Record set ▸
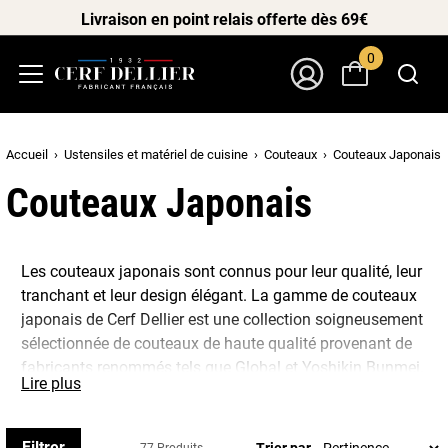
Livraison en point relais offerte dès 69€
0
Menu
Mon Compte
Accueil
Ustensiles et matériel de cuisine
Couteaux
Couteaux Japonais
Couteaux Japonais
Les couteaux japonais sont connus pour leur qualité, leur
tranchant et leur design élégant. La gamme de couteaux
japonais de Cerf Dellier est une collection soigneusement
sélectionnée de couteaux de haute qualité provenant de
fabricants renommés tels que Global et Yoshikin Bunmei.
Lire plus
La gamme de couteaux japonais de Cerf Dellier
comprend des couteaux d’office, des couteaux à trancher,
Filtrer
Trier par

Work required ▸
Copy all lines from the material that hold "qualité".

Exercise result ▸
Les couteaux japonais sont connus pour leur qualité, leur
sélectionnée de couteaux de haute qualité provenant de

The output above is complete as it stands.